The sight of smoke bellowing from the red-sandstone dome of the Taj Mahal hotel is still fresh in the minds of millions of Indians. So are the ghastly images of that night which played on an infinite loop on our television channels. For the next of kin of those who perished in the massacre that night there seems to be no closure on the nightmare of that night. Today Lashkar-e-Taiba commander Zakiur Rehman Lakhvi, the diabolical brain behind the Mumbai attacks, walked out of a Pakistani jail, after a court ordered his release. His release was met with cheers from other fundamentalists. In a Friday prayer sermon, Jamaat-Ud-Dawah (JuD) chief Hafiz Mohammad Saeed told supporters that the “government’s hypocrisy had been exposed”.

The Jamaat-Ud-Dawah chief was right about one thing. The Pakistani government is a hypocrite of the highest order. For one it has consistently refused to learn its lesson: do not go easy on home grown terror; there is no good or bad Taliban.
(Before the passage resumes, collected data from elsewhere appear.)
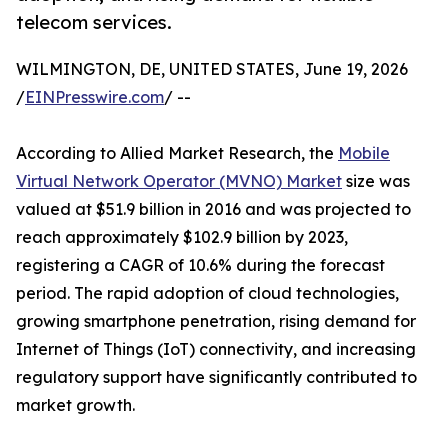
telecom services.
WILMINGTON, DE, UNITED STATES, June 19, 2026
/
EINPresswire.com
/ --
According to Allied Market Research, the
Mobile
Virtual Network Operator (MVNO) Market
size was
valued at $51.9 billion in 2016 and was projected to
reach approximately $102.9 billion by 2023,
registering a CAGR of 10.6% during the forecast
period. The rapid adoption of cloud technologies,
growing smartphone penetration, rising demand for
Internet of Things (IoT) connectivity, and increasing
regulatory support have significantly contributed to
market growth.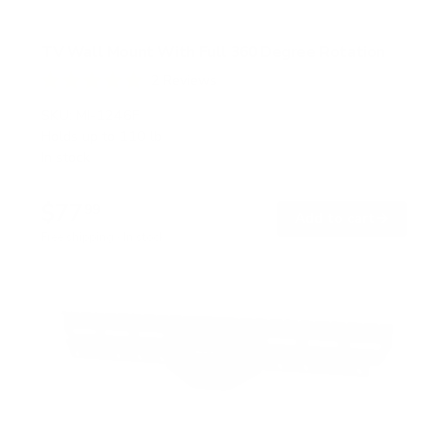
TV Wall Mount With Full 360 Degree Rotation
2
Reviews
R
a
SKU:
MI-1246F
t
Holds up to
110 lb
e
In stock
d
5
.
$77
0
99
→
Add to cart
o
Free shipping · In stock
u
t
o
f
5
s
t
a
r
s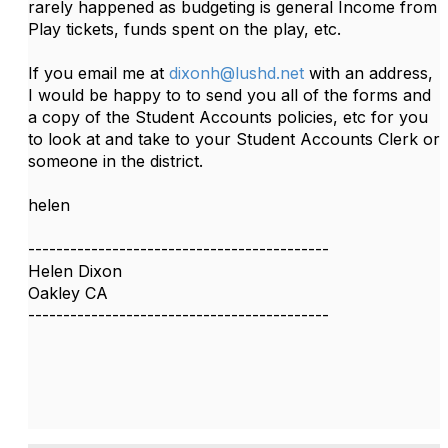
rarely happened as budgeting is general Income from
Play tickets, funds spent on the play, etc.
If you email me at
dixonh@lushd.net
with an address,
I would be happy to to send you all of the forms and
a copy of the Student Accounts policies, etc for you
to look at and take to your Student Accounts Clerk or
someone in the district.
helen
-------------------------------------------
Helen Dixon
Oakley CA
-------------------------------------------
The Pakistani government has time and again indicated its resolve to fight terror but nothing has really changed. Nothing has changed after Lakki Marwat when 105 spectators of a volleyball match were killed by a suicide bomber in a pickup truck. Not much changed when 96 Hazaras in a snooker club died in a double suicide attack.

The 132 children killed in the ghastly Peshawar attack, are now dry statistics. The memories of the Peshawar attack have been quickly forgotten and life has moved on. Pakistan refuses to learn its lesson. The hydra-headed monster which is Pakistan fostered terror lives on. Lakhvi’s release is another shot in the arm for this monster.